Nick is a teacher at an English language school in Tokyo. Nick is also deceiving his employers. On his arrival in Japan eight years ago he obtained what he expected to be a temporary job teaching English by claiming he had a degree from Oxford University. He backed up the claim with a false degree certificate obtained in Bangkok.

In reality Nick has one A level and no degree. He fabricated a university career because he felt that it would dramatically increase his chances of employment. He was right and Nick has no plans to return to the UK. Backed by his bogus qualification he is now, after eight years, the longest serving foreign teacher in his school.

Yet he admits it can be hard to live the lie. "Several years ago the school hand-picked me to accompany a group of students to Oxford on the basis that I knew the city well because I had spent three years studying there. In reality I had been there once for the weekend to visit some friends. Yet I had to maintain the charade: to come clean now would be unthinkable," he says.

Getting a job can be highly stressful and candidates feel pressure to enhance their achievements to present themselves in the most favourable light.
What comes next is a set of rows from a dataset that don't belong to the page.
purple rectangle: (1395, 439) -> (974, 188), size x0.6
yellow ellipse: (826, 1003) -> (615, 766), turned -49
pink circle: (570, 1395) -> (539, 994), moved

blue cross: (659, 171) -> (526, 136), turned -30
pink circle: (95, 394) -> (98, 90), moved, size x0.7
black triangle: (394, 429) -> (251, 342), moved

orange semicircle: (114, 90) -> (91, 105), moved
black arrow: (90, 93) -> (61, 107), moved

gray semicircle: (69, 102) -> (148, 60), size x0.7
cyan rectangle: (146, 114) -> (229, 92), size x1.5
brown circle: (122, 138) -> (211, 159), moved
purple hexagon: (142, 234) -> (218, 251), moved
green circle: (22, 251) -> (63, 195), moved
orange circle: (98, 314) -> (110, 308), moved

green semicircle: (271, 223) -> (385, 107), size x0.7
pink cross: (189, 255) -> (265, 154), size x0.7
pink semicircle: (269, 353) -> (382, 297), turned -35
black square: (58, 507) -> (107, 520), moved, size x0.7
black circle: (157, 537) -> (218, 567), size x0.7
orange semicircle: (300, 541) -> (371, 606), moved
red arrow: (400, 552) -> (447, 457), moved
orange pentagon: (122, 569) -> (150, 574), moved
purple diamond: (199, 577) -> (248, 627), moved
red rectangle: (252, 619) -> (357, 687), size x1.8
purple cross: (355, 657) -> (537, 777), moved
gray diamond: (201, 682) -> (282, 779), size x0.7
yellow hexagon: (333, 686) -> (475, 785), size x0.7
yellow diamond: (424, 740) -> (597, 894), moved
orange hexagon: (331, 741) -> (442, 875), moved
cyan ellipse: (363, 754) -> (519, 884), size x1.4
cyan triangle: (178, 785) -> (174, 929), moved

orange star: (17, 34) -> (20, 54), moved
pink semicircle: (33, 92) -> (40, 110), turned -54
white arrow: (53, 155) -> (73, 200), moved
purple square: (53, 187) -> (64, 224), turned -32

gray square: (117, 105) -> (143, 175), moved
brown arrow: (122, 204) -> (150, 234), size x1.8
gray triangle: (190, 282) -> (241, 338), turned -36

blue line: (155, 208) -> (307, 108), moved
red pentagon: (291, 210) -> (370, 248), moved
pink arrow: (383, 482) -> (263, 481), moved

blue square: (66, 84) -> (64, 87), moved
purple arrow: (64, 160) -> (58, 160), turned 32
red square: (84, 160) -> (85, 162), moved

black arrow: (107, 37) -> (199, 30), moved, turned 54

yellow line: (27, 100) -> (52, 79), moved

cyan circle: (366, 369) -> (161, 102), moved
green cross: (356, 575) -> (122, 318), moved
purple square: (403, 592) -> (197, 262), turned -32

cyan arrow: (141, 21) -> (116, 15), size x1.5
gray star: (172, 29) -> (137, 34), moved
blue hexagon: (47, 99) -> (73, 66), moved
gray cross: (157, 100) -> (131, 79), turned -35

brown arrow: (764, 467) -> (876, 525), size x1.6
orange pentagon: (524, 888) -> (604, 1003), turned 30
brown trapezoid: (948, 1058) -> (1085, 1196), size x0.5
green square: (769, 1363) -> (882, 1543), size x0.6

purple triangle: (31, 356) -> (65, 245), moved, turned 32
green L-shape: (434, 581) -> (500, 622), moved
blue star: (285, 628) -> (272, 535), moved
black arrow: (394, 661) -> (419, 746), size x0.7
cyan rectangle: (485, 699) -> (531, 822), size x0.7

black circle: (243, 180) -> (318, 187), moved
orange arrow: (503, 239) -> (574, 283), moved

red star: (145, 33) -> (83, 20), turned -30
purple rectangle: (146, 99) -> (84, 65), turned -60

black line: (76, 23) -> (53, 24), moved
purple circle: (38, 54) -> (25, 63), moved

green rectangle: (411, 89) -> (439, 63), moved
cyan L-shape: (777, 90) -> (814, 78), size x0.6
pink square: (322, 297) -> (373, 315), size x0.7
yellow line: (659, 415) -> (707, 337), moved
In their book Deception in Selection, Liz Walley and Mike Smith suggest that, in such circumstances, people are pushed to deception in the belief that "everyone else is doing it".

Certainly lying on CVs is on the increase. Surveys suggest as many as a quarter of job seekers deviate from the truth on their CV. The common distortions include bogus or exaggerated qualifications, changing the dates of employment to hide career gaps and exaggerating the pay received in a previous job.

Every job-hunter faces the challenge of presenting their qualifications and past experience with as positive a gloss as possible. So just where does harmless exaggeration end and outright deception begin? It is a difficult question to answer, just as it is hard to define what are company perks and what is simple theft.

While exaggeration is widespread and generally accepted, it is unwise to resort to outright lies. This is not merely moral advice, it is also expedient. Outright lies such as qualifications or invented jobs will work against you.

At best, the cost of lying to future employers is the embarrassment of being found out. At worst, it can cost you the job. Under the terms of the contract of employment, prospective employees are required to tell the truth.

A CV acts as a personal history form and if a job offer is made on the basis of information contained in a CV that the employer believes to be correct, then the employer is legally entitled to withdraw the job offer if they discover the CV contains false information.

Take the example of a young man recently employed by a major household goods manufacturing company, who discovered this the hard way.

He joined the company claiming his previous salary to be 25% higher than it actually was. Yet when the payroll system processed the tax details from his former employer the deceit was uncovered. Four hours after arriving at his desk he was marched from the building.

In Deception in Selection, Walley and Smith put forward the theory that job candidates often fabricate an element of their CV in the belief that it will only be a short-term measure. Yet, if not discovered early on, they find it hard to turn back the clock and escape their deception.

Tuesday 23 March 2010

CV Liers can get prison time

It is not unusual for job applicants to turn their CV into a document of complete fiction. What most of them don't realise is that this little bit of marketing chicanery is a criminal offense that can land them in pretty hot water. Most recently a senior NHS manager was given a criminal record for lying on his CV. The article below was originally published in personneltoday.com. Read on...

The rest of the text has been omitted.